A recent study (NEJM 2014; 371: 1518-25) showed that tort reform has little effect on medical costs, imaging rates, or admission by emergency room physicians.
One frequently heard argument in controlling medical costs is that fear of malpractice lawsuits drive physicians to order unnecessary care (“defensive medicine”); as such, if tort reform is broadly enacted this would presumably be an “easy” way to lower medical costs. To examine this issue more closely, the authors examined three states which changed the malpractice standard for emergency care from “ordinary negligence” to “gross negligence.”
- Texas (in 2003)
- Georgia (in 2005)
- South Carolina (in 2005)
Using a 5% random sample of Medicare fee-for-service beneficiaries, the authors examined all ER visits to hospitals in the three reform states along with neighboring (control) states from 1997-2011 (total of 9 states examined).
Key finding: “We found no reduction in the rates of CT or MRI utilization or hospital admission in any of the three reform states and no reduction in charges in Texas or South Carolina. In Georgia, reform was associated with a 3.6% reduction (95% confidence interval, 0.9 to 6.2%).”
While these reforms caused little changes in practice intensity and charges, the authors note that the Texas reforms, which affected other specialties as well, were associated with a 60% overall reduction in malpractice claims and 70% reduction in malpractice payments.

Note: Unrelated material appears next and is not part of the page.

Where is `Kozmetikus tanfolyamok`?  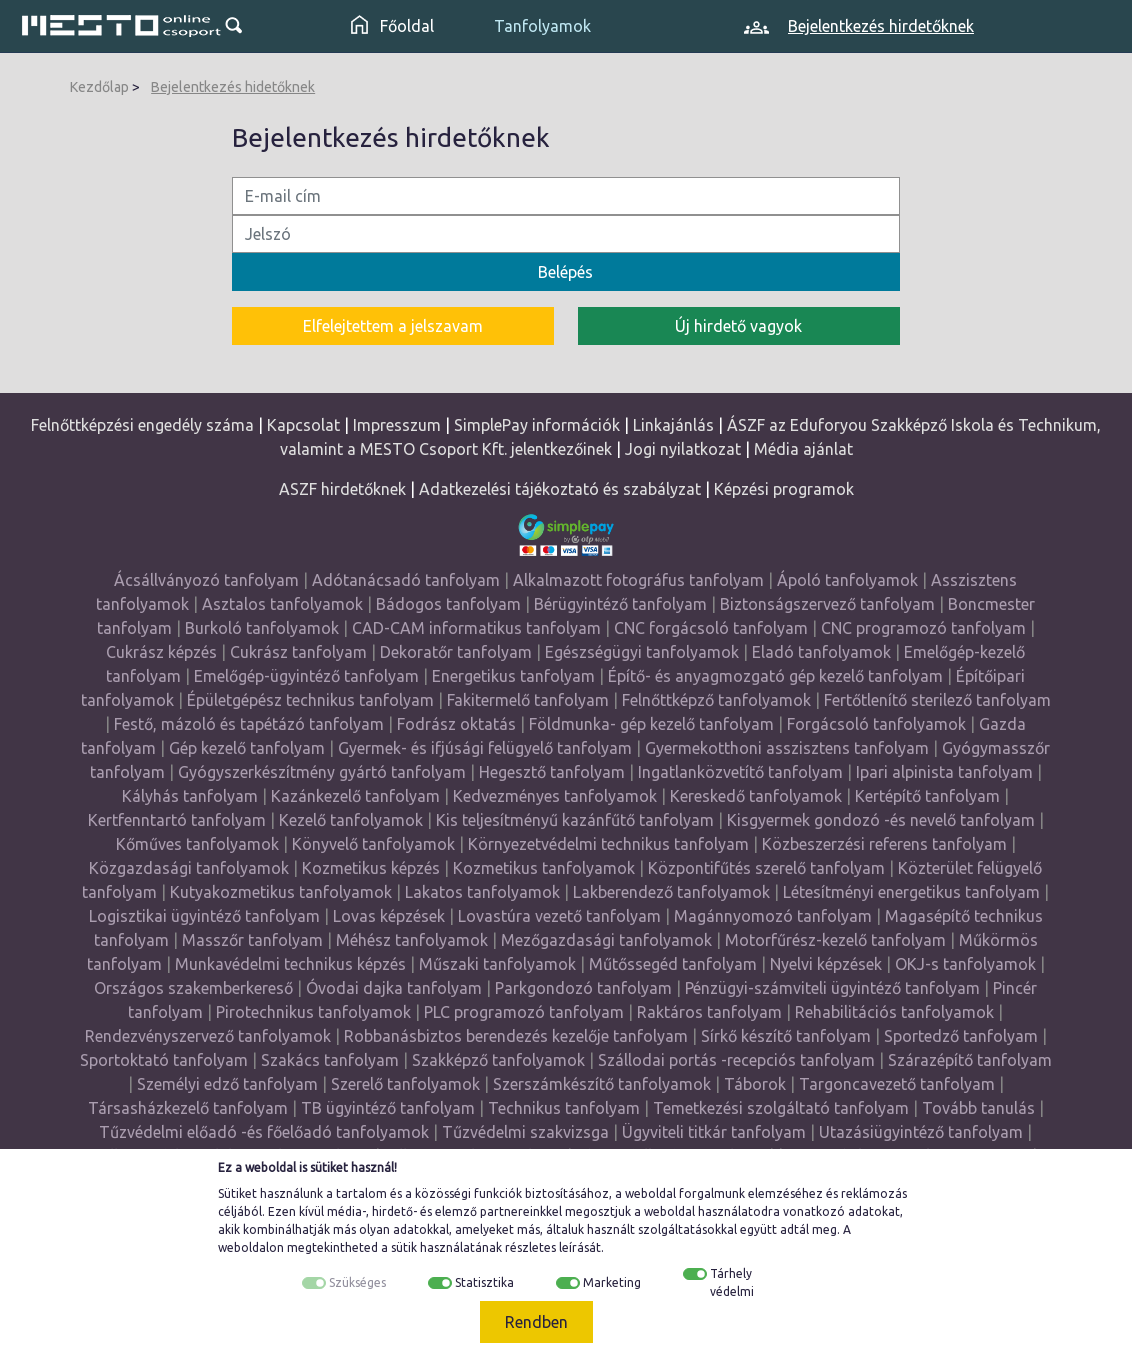
Kozmetikus tanfolyamok is located at coordinates (544, 868).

While the goal of tort reform may have been driven by costs, there could be other potential effects:
- Physician job satisfaction
- Improved physician regional supply
- Reduction in claims
- Less compensation for injured patients
Overall, the “effect of malpractice reform on the quality of care has been mixed.”
Take-away points (from authors)
- “Physicians are less motivated by legal risk than they believe themselves to be”
- “When legal risk decreases, the ‘path of least resistance’ may still favor resource-intensive care.”
- “Malpractice reform may have less effect on costs than has been projected.”